- Genre: Sitcom
- Written by: Wolf Mankowitz
- Directed by: Peter Croft
- Starring: Sid James Miriam Karlin
- Country of origin: United Kingdom
- Original language: English
- No. of series: 1
- No. of episodes: 6

Production
- Running time: 30 minutes
- Production company: Associated-Rediffusion Television

Original release
- Network: ITV
- Release: 4 February – 11 March 1958

= East End, West End =

1958 British TV sitcom

East End, West End is a 1958 British sitcom which was first broadcast in a single series of six episodes by ITV. It was produced by Associated-Rediffusion Television as vehicle for Sid James, who had made his name as the sidekick in Hancock's Half Hour. It was only with his starring roles in the Carry On films that he was able to move out of Hancock's shadow. James was poached from the BBC to make the show.
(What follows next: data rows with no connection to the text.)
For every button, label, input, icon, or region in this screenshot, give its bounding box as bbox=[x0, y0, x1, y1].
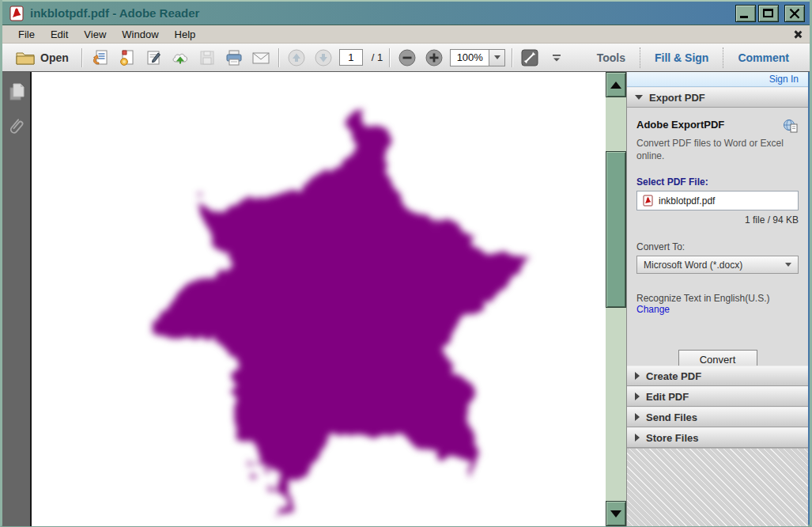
fullscreen-button[interactable] bbox=[519, 47, 541, 69]
scroll-up-button[interactable] bbox=[606, 72, 626, 97]
export-pdf-body: Adobe ExportPDF Convert PDF files to Wor… bbox=[627, 108, 808, 366]
change-link[interactable]: Change bbox=[636, 304, 670, 315]
tab-fill-sign[interactable]: Fill & Sign bbox=[640, 48, 723, 67]
window-controls bbox=[735, 5, 805, 22]
open-folder-icon bbox=[15, 50, 36, 66]
adobe-reader-window: inkblotpdf.pdf - Adobe Reader File Edit … bbox=[0, 0, 812, 527]
triangle-collapsed-icon bbox=[635, 413, 640, 421]
menu-window[interactable]: Window bbox=[114, 27, 166, 42]
export-pdf-tool-button[interactable] bbox=[89, 47, 111, 69]
section-label: Send Files bbox=[646, 411, 697, 423]
menu-bar: File Edit View Window Help bbox=[2, 25, 810, 44]
convert-to-value: Microsoft Word (*.docx) bbox=[644, 260, 785, 271]
next-page-button[interactable] bbox=[312, 47, 334, 69]
section-label: Export PDF bbox=[649, 92, 705, 104]
section-label: Edit PDF bbox=[646, 391, 689, 403]
triangle-expanded-icon bbox=[635, 95, 643, 100]
section-label: Create PDF bbox=[646, 370, 701, 382]
zoom-in-button[interactable] bbox=[423, 47, 445, 69]
recognize-text-label: Recognize Text in English(U.S.) bbox=[636, 293, 799, 304]
page-down-icon bbox=[314, 48, 333, 67]
section-store-files[interactable]: Store Files bbox=[627, 427, 808, 448]
zoom-dropdown-button[interactable] bbox=[489, 50, 504, 66]
section-edit-pdf[interactable]: Edit PDF bbox=[627, 386, 808, 407]
document-page[interactable] bbox=[32, 72, 606, 526]
email-tool-button[interactable] bbox=[250, 47, 272, 69]
selected-file-box[interactable]: inkblotpdf.pdf bbox=[636, 191, 799, 210]
convert-to-label: Convert To: bbox=[636, 241, 799, 252]
toolbar-separator bbox=[389, 48, 390, 67]
fill-sign-tool-button[interactable] bbox=[142, 47, 164, 69]
tab-tools[interactable]: Tools bbox=[583, 48, 640, 67]
toolbar-right-tabs: Tools Fill & Sign Comment bbox=[583, 44, 803, 71]
export-pdf-icon bbox=[91, 49, 108, 66]
more-tools-chevron-icon bbox=[551, 53, 562, 63]
email-icon bbox=[251, 50, 270, 66]
page-number-input[interactable]: 1 bbox=[339, 49, 363, 66]
maximize-icon bbox=[763, 9, 773, 17]
minimize-button[interactable] bbox=[735, 5, 756, 22]
previous-page-button[interactable] bbox=[285, 47, 308, 69]
attachments-button[interactable] bbox=[6, 115, 27, 138]
scroll-down-icon bbox=[610, 510, 621, 518]
title-bar[interactable]: inkblotpdf.pdf - Adobe Reader bbox=[2, 0, 810, 25]
print-icon bbox=[225, 49, 244, 66]
pdf-file-icon bbox=[642, 195, 654, 207]
page-up-icon bbox=[287, 48, 306, 67]
toolbar-close-icon[interactable] bbox=[793, 30, 802, 39]
maximize-button[interactable] bbox=[758, 5, 779, 22]
triangle-collapsed-icon bbox=[635, 372, 640, 380]
chevron-down-icon bbox=[494, 55, 500, 59]
convert-to-dropdown[interactable]: Microsoft Word (*.docx) bbox=[636, 256, 799, 274]
navigation-sidebar bbox=[2, 72, 32, 526]
scroll-down-button[interactable] bbox=[606, 501, 626, 526]
print-tool-button[interactable] bbox=[223, 47, 245, 69]
scrollbar-track[interactable] bbox=[606, 97, 626, 501]
menu-view[interactable]: View bbox=[76, 27, 114, 42]
file-meta: 1 file / 94 KB bbox=[636, 214, 799, 226]
selected-file-name: inkblotpdf.pdf bbox=[659, 195, 715, 207]
sign-in-bar: Sign In bbox=[627, 72, 808, 87]
scrollbar-thumb[interactable] bbox=[606, 151, 626, 308]
vertical-scrollbar[interactable] bbox=[606, 72, 626, 526]
page-count-label: / 1 bbox=[372, 51, 383, 63]
zoom-out-button[interactable] bbox=[396, 47, 418, 69]
convert-button[interactable]: Convert bbox=[678, 350, 757, 366]
cloud-upload-icon bbox=[171, 49, 190, 66]
create-pdf-icon bbox=[118, 49, 135, 66]
triangle-collapsed-icon bbox=[635, 392, 640, 400]
section-export-pdf[interactable]: Export PDF bbox=[627, 87, 808, 108]
menu-edit[interactable]: Edit bbox=[43, 27, 76, 42]
page-thumbnails-button[interactable] bbox=[6, 80, 27, 104]
window-title: inkblotpdf.pdf - Adobe Reader bbox=[30, 6, 735, 20]
zoom-level-control: 100% bbox=[450, 49, 505, 66]
toolbar-separator bbox=[81, 48, 82, 67]
export-heading: Adobe ExportPDF bbox=[636, 119, 724, 131]
toolbar-separator bbox=[278, 48, 279, 67]
zoom-in-icon bbox=[425, 48, 444, 67]
more-tools-button[interactable] bbox=[546, 47, 568, 69]
exportpdf-service-icon bbox=[783, 119, 799, 133]
close-button[interactable] bbox=[784, 5, 805, 22]
triangle-collapsed-icon bbox=[635, 434, 640, 442]
minimize-icon bbox=[740, 16, 748, 18]
tools-panel: Sign In Export PDF Adobe ExportPDF bbox=[626, 72, 808, 526]
section-label: Store Files bbox=[646, 432, 698, 444]
toolbar-separator bbox=[512, 48, 512, 67]
open-label: Open bbox=[40, 51, 69, 64]
chevron-down-icon bbox=[785, 263, 791, 267]
menu-help[interactable]: Help bbox=[167, 27, 204, 42]
open-button[interactable]: Open bbox=[9, 48, 75, 67]
save-icon bbox=[198, 49, 216, 66]
zoom-level-input[interactable]: 100% bbox=[451, 50, 489, 66]
tab-comment[interactable]: Comment bbox=[723, 48, 803, 67]
menu-file[interactable]: File bbox=[10, 27, 43, 42]
section-send-files[interactable]: Send Files bbox=[627, 407, 808, 427]
scroll-up-icon bbox=[610, 82, 621, 89]
section-create-pdf[interactable]: Create PDF bbox=[627, 366, 808, 386]
sign-in-link[interactable]: Sign In bbox=[769, 74, 799, 85]
send-cloud-tool-button[interactable] bbox=[169, 47, 191, 69]
fill-sign-icon bbox=[145, 49, 162, 66]
save-tool-button[interactable] bbox=[196, 47, 218, 69]
create-pdf-tool-button[interactable] bbox=[115, 47, 138, 69]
A second series of thirteen episodes was announced but never produced. The scripts were written by Wolf Mankowitz, best known for his depiction of East End life in A Kid for Two Farthings. None of the episodes are known to have survived.

==Synopsis==
Sid is a small-time Jewish businessman from London's East End always on the look out for a scheme that will make him rich.

==Cast==
- Sid James as Sid (6 episodes)
- Miriam Karlin (2 episodes)
- Alfie Bass (1 episode)
- Bonar Colleano (1 episode)
- Raymond Huntley (1 episode)
- Walter Fitzgerald (1 episode)
- Penny Morrell (1 episode)
- April Olrich (1 episode)
- Austin Trevor (1 episode)

==Bibliography==
- Goodwin, Cliff. Sid James: A Biography. Random House, 2011.
- Newcomb, Horace. Encyclopedia of Television. Routledge, 2014.